■ What you are asked to do
Determine the number of lines in the data that include the word "area", and write only that number.

[Material for this exercise — start]

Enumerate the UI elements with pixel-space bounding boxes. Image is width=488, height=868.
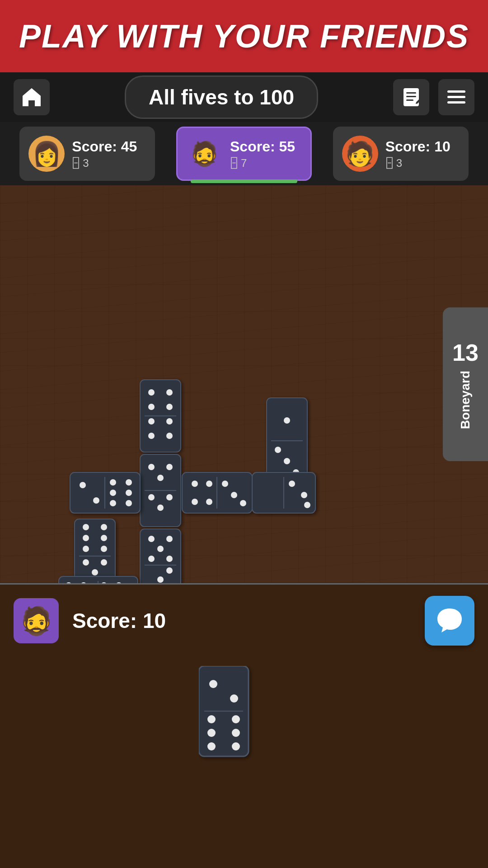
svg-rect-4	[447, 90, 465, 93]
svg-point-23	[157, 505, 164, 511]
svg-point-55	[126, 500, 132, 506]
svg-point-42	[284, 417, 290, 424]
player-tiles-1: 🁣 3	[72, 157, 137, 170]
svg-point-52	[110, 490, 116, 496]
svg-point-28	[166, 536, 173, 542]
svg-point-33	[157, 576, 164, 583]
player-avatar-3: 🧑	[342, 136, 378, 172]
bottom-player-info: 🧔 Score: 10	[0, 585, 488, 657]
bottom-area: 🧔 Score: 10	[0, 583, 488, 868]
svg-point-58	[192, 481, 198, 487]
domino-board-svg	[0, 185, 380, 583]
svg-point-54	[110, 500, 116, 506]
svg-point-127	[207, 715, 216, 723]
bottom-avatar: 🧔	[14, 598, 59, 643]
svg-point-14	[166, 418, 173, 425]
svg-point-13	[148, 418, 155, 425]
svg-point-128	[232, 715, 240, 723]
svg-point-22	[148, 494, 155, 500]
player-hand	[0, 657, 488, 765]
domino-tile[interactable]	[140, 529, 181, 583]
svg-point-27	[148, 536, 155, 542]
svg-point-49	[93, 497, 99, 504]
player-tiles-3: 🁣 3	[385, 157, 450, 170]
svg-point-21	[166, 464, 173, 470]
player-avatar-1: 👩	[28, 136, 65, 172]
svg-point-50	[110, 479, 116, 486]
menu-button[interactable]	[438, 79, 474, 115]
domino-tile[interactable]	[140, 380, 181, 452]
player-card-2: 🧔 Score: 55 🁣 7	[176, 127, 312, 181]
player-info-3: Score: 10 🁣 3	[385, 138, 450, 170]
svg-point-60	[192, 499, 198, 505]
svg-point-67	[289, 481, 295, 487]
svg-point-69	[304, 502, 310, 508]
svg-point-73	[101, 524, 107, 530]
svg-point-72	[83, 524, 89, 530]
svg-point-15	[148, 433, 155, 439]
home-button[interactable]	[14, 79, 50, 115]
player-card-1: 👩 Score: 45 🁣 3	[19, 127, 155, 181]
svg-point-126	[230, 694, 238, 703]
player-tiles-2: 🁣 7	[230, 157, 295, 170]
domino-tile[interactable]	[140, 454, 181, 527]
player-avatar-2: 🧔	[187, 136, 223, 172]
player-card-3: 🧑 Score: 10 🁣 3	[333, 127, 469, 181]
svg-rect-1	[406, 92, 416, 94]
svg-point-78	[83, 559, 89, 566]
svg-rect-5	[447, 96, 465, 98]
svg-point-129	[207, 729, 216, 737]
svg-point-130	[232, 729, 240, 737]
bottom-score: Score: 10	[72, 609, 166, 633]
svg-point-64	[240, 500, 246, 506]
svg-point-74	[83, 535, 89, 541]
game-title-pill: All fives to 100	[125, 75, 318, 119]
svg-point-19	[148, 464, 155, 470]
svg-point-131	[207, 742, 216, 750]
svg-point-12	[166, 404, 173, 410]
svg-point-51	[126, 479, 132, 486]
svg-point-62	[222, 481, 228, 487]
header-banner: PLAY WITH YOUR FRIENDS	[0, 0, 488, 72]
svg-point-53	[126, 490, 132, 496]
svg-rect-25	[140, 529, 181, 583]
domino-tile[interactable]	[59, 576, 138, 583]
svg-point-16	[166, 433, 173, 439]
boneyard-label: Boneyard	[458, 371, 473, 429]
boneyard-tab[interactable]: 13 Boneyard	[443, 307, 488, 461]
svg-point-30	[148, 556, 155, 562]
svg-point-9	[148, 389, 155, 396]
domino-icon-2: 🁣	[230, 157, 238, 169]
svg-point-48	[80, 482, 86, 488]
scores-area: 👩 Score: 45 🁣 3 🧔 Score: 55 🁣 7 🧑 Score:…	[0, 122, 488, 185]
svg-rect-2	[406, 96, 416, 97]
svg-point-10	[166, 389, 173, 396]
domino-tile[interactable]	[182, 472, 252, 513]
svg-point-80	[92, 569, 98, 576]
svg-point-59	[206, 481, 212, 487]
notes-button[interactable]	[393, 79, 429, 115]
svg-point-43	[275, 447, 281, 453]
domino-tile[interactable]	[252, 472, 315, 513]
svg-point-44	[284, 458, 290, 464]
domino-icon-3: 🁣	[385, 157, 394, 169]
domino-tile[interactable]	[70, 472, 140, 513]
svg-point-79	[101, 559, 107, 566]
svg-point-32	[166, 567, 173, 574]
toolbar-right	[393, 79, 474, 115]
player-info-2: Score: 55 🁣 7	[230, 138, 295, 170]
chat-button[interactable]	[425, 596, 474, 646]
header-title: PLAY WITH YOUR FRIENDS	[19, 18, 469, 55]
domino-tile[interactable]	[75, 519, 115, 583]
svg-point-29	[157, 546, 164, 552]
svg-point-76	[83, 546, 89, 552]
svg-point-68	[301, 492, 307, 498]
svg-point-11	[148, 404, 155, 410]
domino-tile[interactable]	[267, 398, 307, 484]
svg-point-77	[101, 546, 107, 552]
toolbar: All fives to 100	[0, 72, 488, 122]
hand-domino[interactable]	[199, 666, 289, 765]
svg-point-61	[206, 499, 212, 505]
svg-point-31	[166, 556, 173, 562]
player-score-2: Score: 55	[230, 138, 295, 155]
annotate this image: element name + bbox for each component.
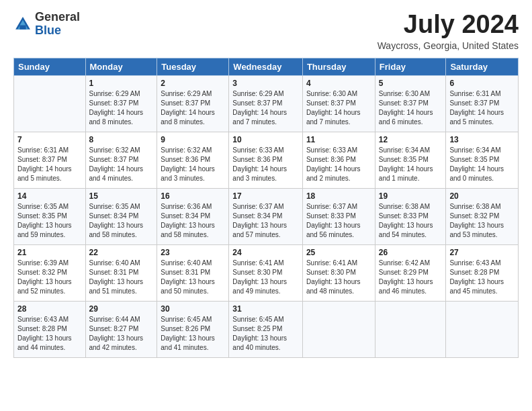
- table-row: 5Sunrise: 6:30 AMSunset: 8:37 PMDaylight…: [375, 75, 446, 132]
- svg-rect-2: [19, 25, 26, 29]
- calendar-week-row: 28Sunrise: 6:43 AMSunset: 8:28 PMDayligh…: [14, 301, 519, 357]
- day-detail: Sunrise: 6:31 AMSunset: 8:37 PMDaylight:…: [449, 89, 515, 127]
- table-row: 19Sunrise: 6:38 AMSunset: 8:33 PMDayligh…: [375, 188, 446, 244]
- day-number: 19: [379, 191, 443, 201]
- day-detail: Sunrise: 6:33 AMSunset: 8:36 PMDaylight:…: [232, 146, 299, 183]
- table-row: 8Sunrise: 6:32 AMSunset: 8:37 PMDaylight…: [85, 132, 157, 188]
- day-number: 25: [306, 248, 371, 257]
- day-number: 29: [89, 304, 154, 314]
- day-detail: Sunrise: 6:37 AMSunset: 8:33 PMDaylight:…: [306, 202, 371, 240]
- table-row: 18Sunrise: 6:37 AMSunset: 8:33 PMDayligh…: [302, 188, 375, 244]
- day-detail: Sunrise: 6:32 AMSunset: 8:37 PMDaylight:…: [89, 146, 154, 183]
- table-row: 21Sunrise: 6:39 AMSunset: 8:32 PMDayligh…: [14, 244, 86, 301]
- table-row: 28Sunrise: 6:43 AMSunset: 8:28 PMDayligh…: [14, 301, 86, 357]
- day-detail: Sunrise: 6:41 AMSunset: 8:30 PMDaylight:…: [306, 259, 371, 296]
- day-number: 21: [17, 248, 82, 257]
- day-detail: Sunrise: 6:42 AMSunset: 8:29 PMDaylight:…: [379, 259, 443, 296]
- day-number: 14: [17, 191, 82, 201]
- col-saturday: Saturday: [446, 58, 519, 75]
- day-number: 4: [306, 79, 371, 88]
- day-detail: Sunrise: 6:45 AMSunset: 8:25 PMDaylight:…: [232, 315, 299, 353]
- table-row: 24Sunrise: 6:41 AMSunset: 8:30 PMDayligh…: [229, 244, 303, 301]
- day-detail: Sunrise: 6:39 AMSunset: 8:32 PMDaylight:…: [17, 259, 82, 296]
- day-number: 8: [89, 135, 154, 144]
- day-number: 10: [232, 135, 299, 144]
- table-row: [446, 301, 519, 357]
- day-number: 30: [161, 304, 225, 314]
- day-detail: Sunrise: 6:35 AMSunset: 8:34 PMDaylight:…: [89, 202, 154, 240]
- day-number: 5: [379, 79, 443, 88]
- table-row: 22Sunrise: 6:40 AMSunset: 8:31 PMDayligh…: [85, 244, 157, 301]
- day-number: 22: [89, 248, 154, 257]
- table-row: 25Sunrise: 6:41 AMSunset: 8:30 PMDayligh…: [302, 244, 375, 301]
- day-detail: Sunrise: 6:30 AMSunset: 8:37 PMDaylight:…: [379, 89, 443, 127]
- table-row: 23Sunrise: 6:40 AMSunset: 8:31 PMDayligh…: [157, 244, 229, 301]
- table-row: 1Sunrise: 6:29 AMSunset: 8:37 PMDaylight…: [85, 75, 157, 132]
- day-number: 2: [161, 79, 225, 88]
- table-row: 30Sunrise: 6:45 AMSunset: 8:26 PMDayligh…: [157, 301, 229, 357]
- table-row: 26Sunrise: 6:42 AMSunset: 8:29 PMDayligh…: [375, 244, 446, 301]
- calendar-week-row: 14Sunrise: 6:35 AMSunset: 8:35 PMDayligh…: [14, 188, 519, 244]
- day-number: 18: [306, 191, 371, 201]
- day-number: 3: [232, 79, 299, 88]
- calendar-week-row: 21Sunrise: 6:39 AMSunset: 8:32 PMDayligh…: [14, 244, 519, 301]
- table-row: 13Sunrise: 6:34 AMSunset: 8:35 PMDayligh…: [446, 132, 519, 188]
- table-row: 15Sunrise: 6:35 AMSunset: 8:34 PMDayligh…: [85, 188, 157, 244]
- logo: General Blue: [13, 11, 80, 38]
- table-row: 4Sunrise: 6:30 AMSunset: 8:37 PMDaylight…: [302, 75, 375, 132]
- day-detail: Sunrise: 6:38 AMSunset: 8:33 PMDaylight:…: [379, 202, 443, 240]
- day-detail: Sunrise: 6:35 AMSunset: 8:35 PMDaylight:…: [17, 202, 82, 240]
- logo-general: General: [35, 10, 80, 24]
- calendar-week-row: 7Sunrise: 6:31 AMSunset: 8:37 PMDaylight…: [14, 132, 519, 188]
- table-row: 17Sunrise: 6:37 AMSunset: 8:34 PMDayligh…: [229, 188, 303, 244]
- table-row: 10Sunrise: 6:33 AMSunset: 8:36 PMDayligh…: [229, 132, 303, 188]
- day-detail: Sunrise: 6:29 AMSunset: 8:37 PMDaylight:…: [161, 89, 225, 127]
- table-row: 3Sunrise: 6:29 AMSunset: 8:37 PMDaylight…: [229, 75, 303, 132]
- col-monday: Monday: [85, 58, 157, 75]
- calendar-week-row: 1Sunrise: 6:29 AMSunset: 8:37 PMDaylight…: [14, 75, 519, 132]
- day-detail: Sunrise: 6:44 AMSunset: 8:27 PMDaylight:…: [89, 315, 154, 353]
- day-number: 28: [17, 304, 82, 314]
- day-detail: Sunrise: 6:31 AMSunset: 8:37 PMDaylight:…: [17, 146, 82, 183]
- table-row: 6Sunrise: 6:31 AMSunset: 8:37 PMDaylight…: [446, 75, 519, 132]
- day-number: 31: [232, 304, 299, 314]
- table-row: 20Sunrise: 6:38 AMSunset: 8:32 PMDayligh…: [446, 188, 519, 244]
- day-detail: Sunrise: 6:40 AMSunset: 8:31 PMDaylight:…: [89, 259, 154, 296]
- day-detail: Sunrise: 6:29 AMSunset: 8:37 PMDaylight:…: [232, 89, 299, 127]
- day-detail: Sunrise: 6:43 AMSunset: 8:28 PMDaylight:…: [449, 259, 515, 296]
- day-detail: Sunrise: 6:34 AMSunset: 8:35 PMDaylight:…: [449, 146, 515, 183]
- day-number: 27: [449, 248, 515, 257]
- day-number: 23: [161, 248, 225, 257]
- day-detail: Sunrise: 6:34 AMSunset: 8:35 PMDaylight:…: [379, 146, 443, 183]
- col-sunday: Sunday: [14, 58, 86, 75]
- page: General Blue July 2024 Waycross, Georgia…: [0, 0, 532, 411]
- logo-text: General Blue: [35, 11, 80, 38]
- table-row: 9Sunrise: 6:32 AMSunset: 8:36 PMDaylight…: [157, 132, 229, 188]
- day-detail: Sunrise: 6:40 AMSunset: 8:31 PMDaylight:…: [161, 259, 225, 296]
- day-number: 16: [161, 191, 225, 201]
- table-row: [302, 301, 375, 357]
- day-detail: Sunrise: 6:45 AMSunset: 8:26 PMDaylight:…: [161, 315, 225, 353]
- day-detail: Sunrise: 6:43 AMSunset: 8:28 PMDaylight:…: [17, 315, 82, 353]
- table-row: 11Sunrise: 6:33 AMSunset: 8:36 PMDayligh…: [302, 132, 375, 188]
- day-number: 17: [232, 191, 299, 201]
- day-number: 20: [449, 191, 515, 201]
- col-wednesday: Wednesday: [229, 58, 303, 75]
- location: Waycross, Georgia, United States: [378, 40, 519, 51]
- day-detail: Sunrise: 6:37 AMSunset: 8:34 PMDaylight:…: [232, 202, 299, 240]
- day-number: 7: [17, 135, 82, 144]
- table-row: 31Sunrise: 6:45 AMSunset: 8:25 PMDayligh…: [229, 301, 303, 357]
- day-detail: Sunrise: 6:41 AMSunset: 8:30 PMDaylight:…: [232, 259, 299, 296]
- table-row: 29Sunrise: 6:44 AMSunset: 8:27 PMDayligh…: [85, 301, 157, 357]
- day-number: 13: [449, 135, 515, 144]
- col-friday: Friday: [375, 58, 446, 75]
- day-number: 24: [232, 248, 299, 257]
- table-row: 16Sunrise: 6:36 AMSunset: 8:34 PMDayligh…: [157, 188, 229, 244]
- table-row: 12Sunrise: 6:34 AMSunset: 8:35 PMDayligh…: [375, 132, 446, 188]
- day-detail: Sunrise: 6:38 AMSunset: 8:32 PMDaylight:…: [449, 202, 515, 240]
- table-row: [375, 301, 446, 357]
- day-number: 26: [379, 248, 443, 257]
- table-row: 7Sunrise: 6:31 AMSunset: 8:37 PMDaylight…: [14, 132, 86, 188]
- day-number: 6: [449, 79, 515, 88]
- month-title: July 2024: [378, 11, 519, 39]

[Material for this exercise — finish]

■ Result
2